Designing a home for life

Inclusive design can help adapt homes to cater for the needs of an ageing population, writes Barry Eagle of anti-slip flooring solutions supplier GripClad.

According to a YouGov poll, more than four in 10 Londoners aged over 55 believe they would struggle to find accommodation in the capital if they decided to downsize. Compounding this view is the fact that the number of people over 50 is only set to increase.

The ever-changing housing requirements are one of the most important challenges facing local authorities in London. It is vital that new housing supply meets the needs of an ageing population as estimates show that 84 per cent of existing homes in England are not wheelchair accessible.

Inclusive design is at the heart of resolving the issues around catering for an aging population and can be achieved by removing barriers that create undue effort and separation.

Inclusive design

According to the Commission for Architecture and the Built Environment (CABE), there are seven principles of inclusive design:

  • Inclusive – so everyone can use it safely, easily and with dignity
  • Responsive – taking account of what people say they need and want
  • Flexible – so different people can use it in different ways
  • Convenient – so everyone can use it without too much effort or separation
  • Accommodating for all people, regardless of their age, gender, mobility, ethnicity or circumstances
  • Welcoming – with no disabling barriers that might exclude some people
  • Realistic – offering more than one solution to help balance everyone’s needs and recognising that one solution may not work for all

As people age, certain features within the home can become liabilities. Beyond common hazards presented by stairs to those with mobility problems, issues such as limited access to showers, doorways and kitchen drawers can further affect one’s quality of life.

However, by incorporating inclusive design principles into building design, you can create spaces that enable users to gain access to areas that are otherwise inaccessible to those who rely on mobility aids. Making doors a wider for example would not only make a home feel more open plan and spacious, but also make it wheelchair-accessible, too.

For the visually impaired, long corridors with identical doors on every floor can cause confusion, so creating clear indicators in communal spaces can improve access and mobility while also enhancing the interior design with unique visual touches.


Accessible shower facilities are becoming increasingly common, in the form of walk-in showers or wet rooms, as reduced mobility can make taking a bath or shower less convenient. An open-plan alternative to the traditional bathroom, a wetroom can provide a space-saving, ergonomically-friendly and safe showering solution that is not just luxurious, but practical – a key consideration for the older generation.

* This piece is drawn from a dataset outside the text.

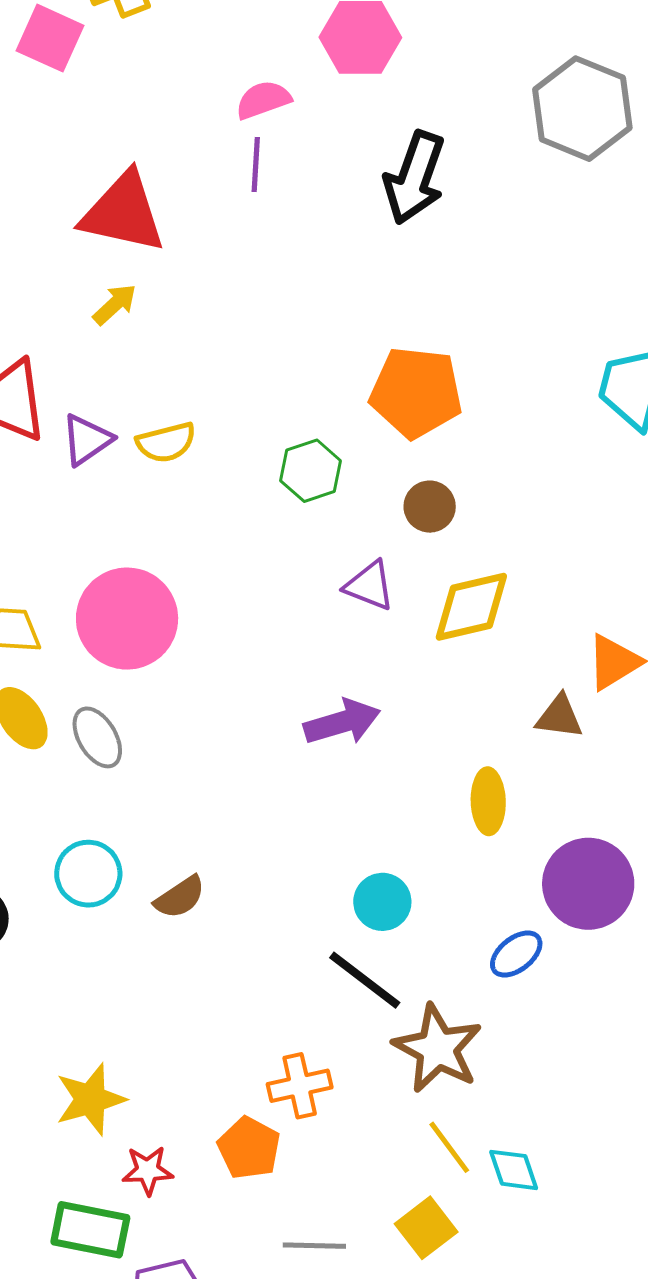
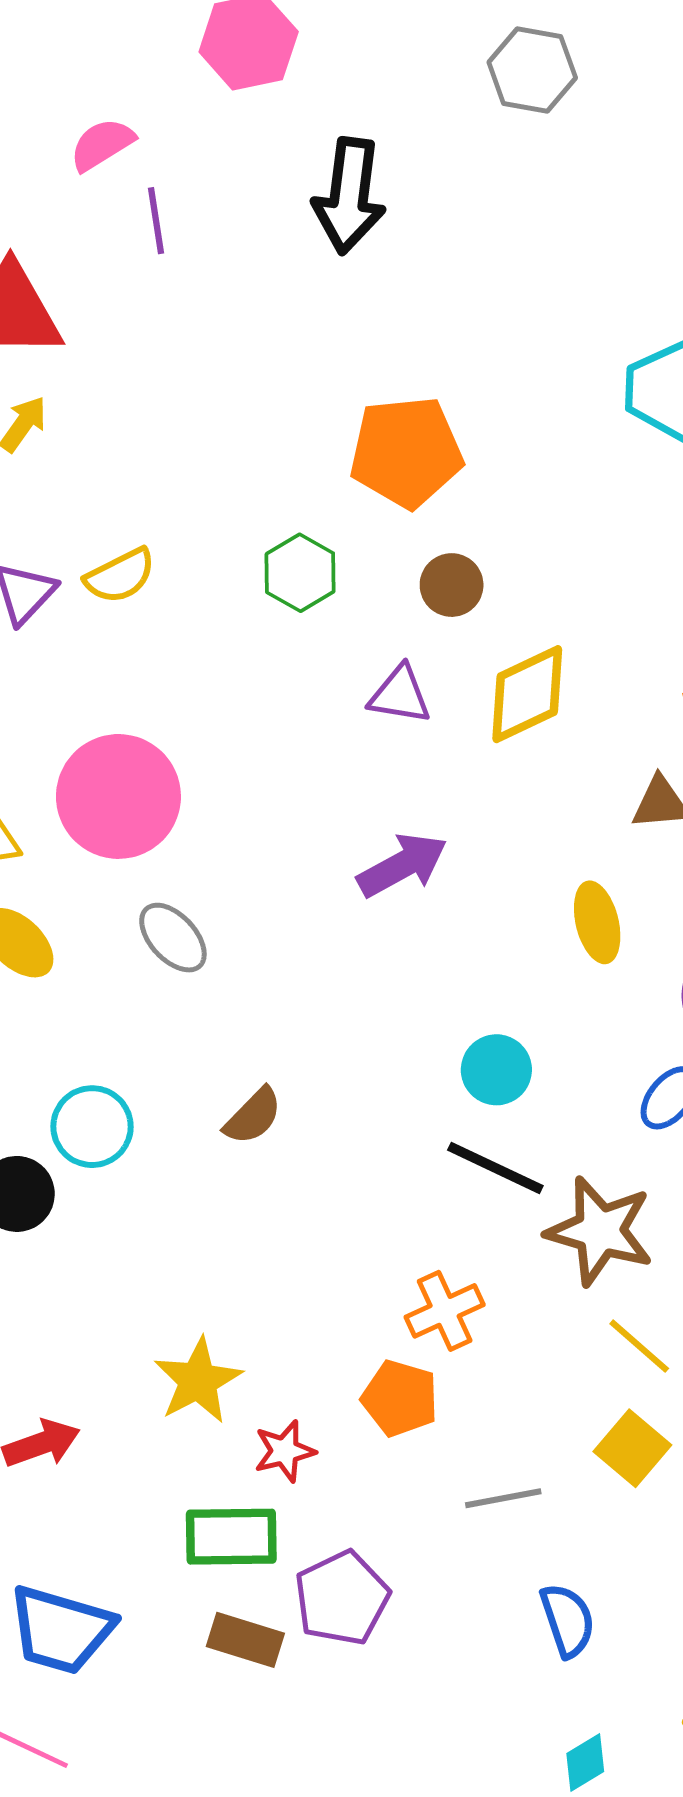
pink semicircle: (263, 100) -> (102, 144), moved
gray hexagon: (582, 109) -> (532, 70), size x0.7
gray ellipse: (97, 737) -> (173, 938), moved
cyan circle: (88, 874) -> (92, 1127), moved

Incorporating an appropriate wetroom drainage system into the main bathroom and the downstairs toilet – even if they are just capped off initially – is a cost-effective means of achieving this. When the time comes for the bathroom to be converted, the installation of the wetroom drain for the floor build up is a non-intrusive build.  This future-proofing method embraces the principles of Lifetime Homes.

An investment for life

It is important for architects to take a long-term holistic approach by specifying solutions that would help satisfy consumer’s needs as they transition through the retirement years. With retirement now likely to span 20 to 30 years, buyers will be looking for a home that will adapt to their needs over time. Having a bathroom that is ‘wet room-ready’ from the start could be beneficial to both the homeowner and the property’s future resale value.

There is a clear financial advantage, to both individuals and society, for older people remaining independent in their homes rather than going into a residential housing. We all want to remain as independent as possible when we reach later life and an inclusively designed home adapts to the limitations of the occupier over time.